Count BW / color pages in PDF

Solution 1:

Found this over at http://root42.blogspot.de/2012/10/counting-color-pages-in-pdf-files.html

gs -o - -sDEVICE=inkcov input.pdf | grep -v "^ 0.00000  0.00000  0.00000" | grep "^ " | wc -l

Worked well for me

Total page count can be found by

pdfinfo input.pdf | grep Pages:

Solution 2:

On Linux (and probably mac/other Unix), the following very short BASH script seems to do the trick:

 #!/bin/bash
 file="$1"
 for page in $(identify -density 12 -format '%p ' "$file") ; do
     if convert "$file[$((page-1))]" -colorspace RGB -unique-colors txt:- | sed -e 1d | egrep -q -v ': \(\s*([0-9]*),\s*\1,\s*\1' ; then
         echo $page
     fi
 done

Name the script something like coloredpages.sh, and make it executable with chmod +x coloredpages.sh and then run ./coloredpages.sh "pdfname.pdf" and it should return a list of page numbers.

This requires ImageMagick and probably Ghostscript to be installed. And it's not the speediest thing in the world.

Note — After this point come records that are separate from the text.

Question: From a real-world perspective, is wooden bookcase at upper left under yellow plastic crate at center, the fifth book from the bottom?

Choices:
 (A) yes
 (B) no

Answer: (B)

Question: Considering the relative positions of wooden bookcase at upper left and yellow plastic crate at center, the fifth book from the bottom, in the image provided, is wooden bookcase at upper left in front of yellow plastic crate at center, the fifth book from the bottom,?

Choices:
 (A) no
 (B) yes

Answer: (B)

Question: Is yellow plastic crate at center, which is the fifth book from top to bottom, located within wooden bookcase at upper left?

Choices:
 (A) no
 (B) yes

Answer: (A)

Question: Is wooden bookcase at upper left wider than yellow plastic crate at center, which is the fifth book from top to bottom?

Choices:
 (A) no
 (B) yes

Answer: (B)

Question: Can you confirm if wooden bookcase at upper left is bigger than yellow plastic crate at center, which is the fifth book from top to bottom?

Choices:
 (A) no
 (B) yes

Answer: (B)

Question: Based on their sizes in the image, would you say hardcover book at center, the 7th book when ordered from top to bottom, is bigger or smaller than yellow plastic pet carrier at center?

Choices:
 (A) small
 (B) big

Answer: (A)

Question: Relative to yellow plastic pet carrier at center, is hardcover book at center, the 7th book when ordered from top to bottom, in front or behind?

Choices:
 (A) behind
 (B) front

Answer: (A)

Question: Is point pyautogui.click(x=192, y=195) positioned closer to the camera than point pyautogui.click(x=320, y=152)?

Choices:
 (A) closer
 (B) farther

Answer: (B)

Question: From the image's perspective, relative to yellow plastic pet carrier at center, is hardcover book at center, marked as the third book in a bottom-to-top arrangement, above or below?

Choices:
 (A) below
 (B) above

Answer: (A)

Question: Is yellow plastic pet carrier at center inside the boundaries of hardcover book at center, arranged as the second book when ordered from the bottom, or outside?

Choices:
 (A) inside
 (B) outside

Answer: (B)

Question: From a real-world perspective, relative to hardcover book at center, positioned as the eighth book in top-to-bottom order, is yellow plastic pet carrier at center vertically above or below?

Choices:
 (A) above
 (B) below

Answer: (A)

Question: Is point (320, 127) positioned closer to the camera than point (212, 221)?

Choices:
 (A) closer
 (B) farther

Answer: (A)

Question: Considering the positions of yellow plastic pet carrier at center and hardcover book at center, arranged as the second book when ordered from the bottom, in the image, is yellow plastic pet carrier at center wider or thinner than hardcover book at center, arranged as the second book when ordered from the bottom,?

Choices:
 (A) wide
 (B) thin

Sorry, I have no clue how to adapt this for Windows (without Cygwin or similar, anyway).

Solution 3:

Having the same task as the OP and working in Windows, I've found the following solution to work quickly and nicely: Spool File Page Counter SDK is non-free but the evaluation version still does the job. Download the zip file from the above link, unzip it and run bin/C#_ParsingTest yourfile.pdf. You'll see something like

Page   1 is [   BW]
Page   2 is [Color]
...
Page 143 is [Color]
============
Statistics: bwPageCount=99, colorPageCount=44

The Rapid PDF Count mentioned in another answer here requires installation (which for my one-time job---dissertation printing) is a disadvantage. However it also does the job and provides a GUI. After installing it, run it, drag-and-drop the PDF file into it, check Color Pages Counting in Setup/Options, then click the Page count files in list button.

Interestingly, the results for my thesis differ by 1 page (99/44 vs. 100/43). I believe, this is because some figure (I made all with Inkscape) is actually black-and-white but is described as colour in metadata. I am not sure. What I didn't find in Rapid PDF Count is a list of all colour/B&W pages, so I cannot tell the exact source of this discrepancy.